Numerical evaluation of Coulomb integrals for 1, 2 and 3-electron distance operators, $R_{C1}^{-n}R_{D1}^{-m}$, $R_{C1}^{-n}r_{12}^{-m}$ and $r_{12}^{-n}r_{13}^{-m}$ with real $(n,m$) and the Descartes product of 3 dim. common density functional numerical integration scheme

TL;DR

This paper develops a numerical method to evaluate complex Coulomb integrals involving multiple electron and nucleus distances, extending existing schemes to higher dimensions for use in advanced quantum chemistry calculations.

Contribution

It generalizes the Becke-Lebedev-Voronoi numerical integration scheme to 6 and 9 dimensions for Coulomb integrals with real exponents, enabling calculations beyond analytical solutions.

Findings

Numerical scheme successfully evaluates higher-dimensional Coulomb integrals.

Method works with Gaussian and Slater-type functions.

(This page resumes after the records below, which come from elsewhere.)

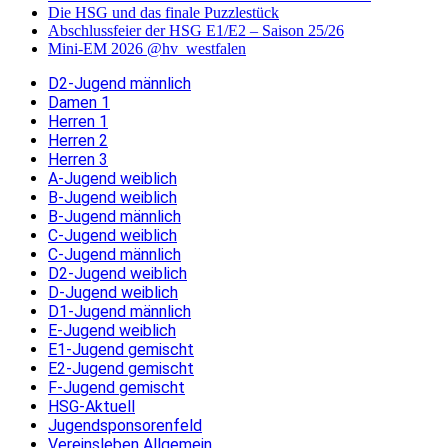
Die HSG und das finale Puzzlestück
Abschlussfeier der HSG E1/E2 – Saison 25/26
Mini-EM 2026 @hv_westfalen
D2-Jugend männlich
Damen 1
Herren 1
Herren 2
Herren 3
A-Jugend weiblich
B-Jugend weiblich
B-Jugend männlich
C-Jugend weiblich
C-Jugend männlich
D2-Jugend weiblich
D-Jugend weiblich
D1-Jugend männlich
E-Jugend weiblich
E1-Jugend gemischt
E2-Jugend gemischt
F-Jugend gemischt
HSG-Aktuell
Jugendsponsorenfeld
Vereinsleben Allgemein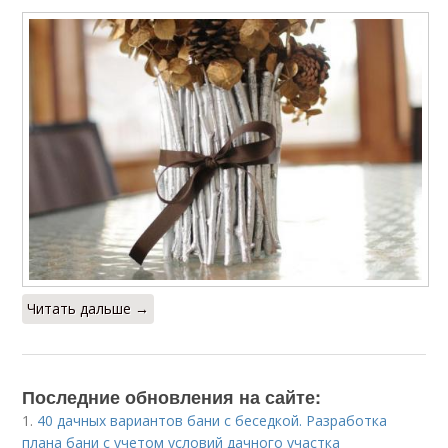
Читать дальше →
Последние обновления на сайте:
1.
40 дачных вариантов бани с беседкой. Разработка
плана бани с учетом условий дачного участка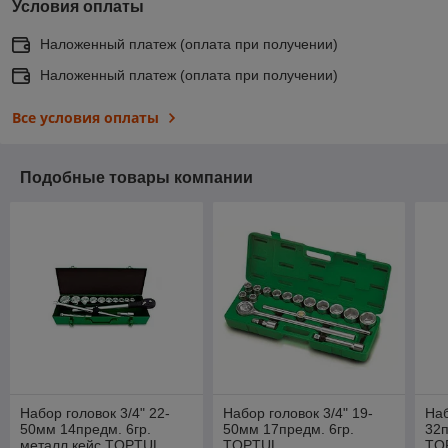
Условия оплаты
Наложенный платеж (оплата при получении)
Наложенный платеж (оплата при получении)
Все условия оплаты
Подобные товары компании
Набор головок 3/4" 22-
Набор головок 3/4" 19-
Наб
50мм 14предм. 6гр.
50мм 17предм. 6гр.
32п
металл.кейс TOPTUL
TOPTUL
TO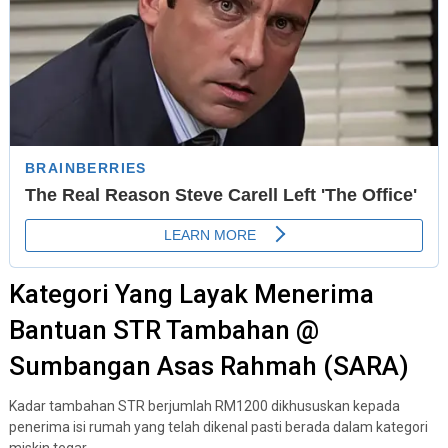
Kategori Yang Layak Menerima
Bantuan STR Tambahan @
Sumbangan Asas Rahmah (SARA)
Kadar tambahan STR berjumlah RM1200 dikhususkan kepada
penerima isi rumah yang telah dikenal pasti berada dalam kategori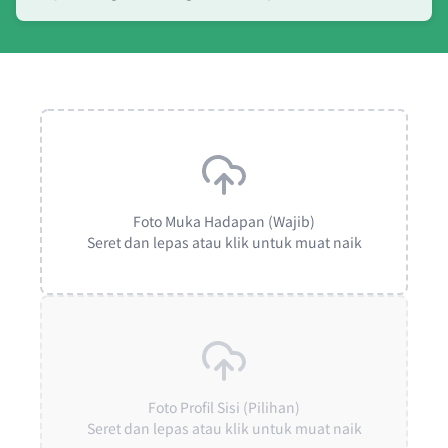
Foto Muka Hadapan (Wajib)
Seret dan lepas atau klik untuk muat naik
Foto Profil Sisi (Pilihan)
Seret dan lepas atau klik untuk muat naik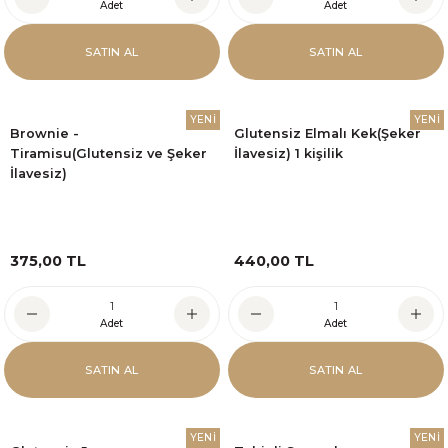
Adet
Adet
SATIN AL
SATIN AL
YENİ
YENİ
Brownie -
Glutensiz Elmalı Kek(Şeker
Tiramisu(Glutensiz ve Şeker
İlavesiz) 1 kişilik
İlavesiz)
375,00 TL
440,00 TL
Adet
Adet
SATIN AL
SATIN AL
YENİ
YENİ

Applicable to correlation and higher moment calculations in quantum chemistry.

Abstract

Analytical solutions to integrals are far more useful than numeric, however, the former is not available in many cases. We evaluate integrals indicated in the title numerically that are necessary in some approaches in quantum chemistry. In the title, where R stands for nucleus-electron and r for electron-electron distances, the n, m= 0 case is trivial, the (n, m)= (1,0) or (0,1) cases are well known, a fundamental milestone in the integration and widely used in computational quantum chemistry, as well as analytical integration is possible if Gaussian functions are used. For the rest of the cases the analytical solutions are restricted, but worked out for some, e.g. for n, m= 0,1,2 with Gaussians. In this work we generalize the Becke-Lebedev-Voronoi 3 dimensions numerical integration scheme (commonly used in density functional theory) to 6 and 9 dimensions via Descartes product to evaluate integrals indicated in the title, and test it. This numerical recipe (up to Gaussian integrands with seed exp(-|r1|2), as well as positive and negative real n and m values) is useful for manipulation with higher moments of inter-electronic distances, for example, in correlation calculations; more, our numerical scheme works for Slaterian type functions with seed exp(-|r1|) as well.